Вокруг стоят слуги дознавателей и кандидаты в слуги.

Безликие. Каонай.


Самурай в прошлой жизни, несчастная Ни покончила с собой, сделав это единственно достойным образом. Муж зарублен, потерян навсегда. Ребенок вырастет монахом при храме. Сколь ни велика доброта настоятеля Иссэна, видеться им не разрешат. Все разрушено, погребено под руинами, стало прахом. Слезы смыли нарисованное лицо. Зачем длить свое ничтожное существование? Что вы молчите, сенсей? Да, слышу. После смерти безликих ждет преисподняя.

Страшен ли ад, если живешь в аду?

Мигеру признался во всем, что касалось сэппуку этой женщины, ничего не утаил. Все слуги дознавателей знали о решении безликой Ни. Все кандидаты знали. Ни словом они не обмолвились своим господам. Никому в городе. Я не знаю, как об этом прознали вы, сенсей, не знаю и не стану спрашивать. Вы не ответите, да это и не важно.

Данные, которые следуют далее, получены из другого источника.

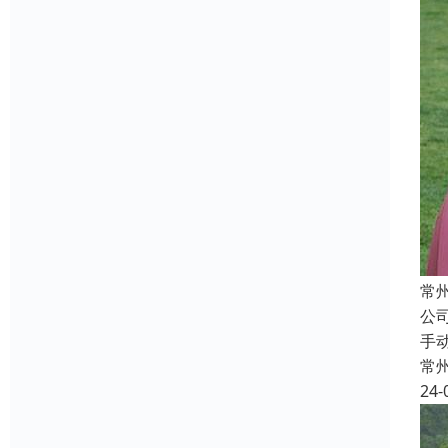
常
公
手
常
24-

Женщина вонзает нож себе в живот.

У женщин есть право перерезать себе горло или пронзить ножом сердце. Их не осудят за эту слабость. Ранения живота ужасны и болезненны. Не всякий мужчина способен продемонстрировать стойкость перед такой болью. Безликая Ни не дает себе поблажки. Нож входит в левый бок, движется к правому. Страдание искажает лицевую плоть женщины. Рисует заново черты: нос, глаза, губы. Кажется, что лицо, которое она носила при жизни, возвращается к ней.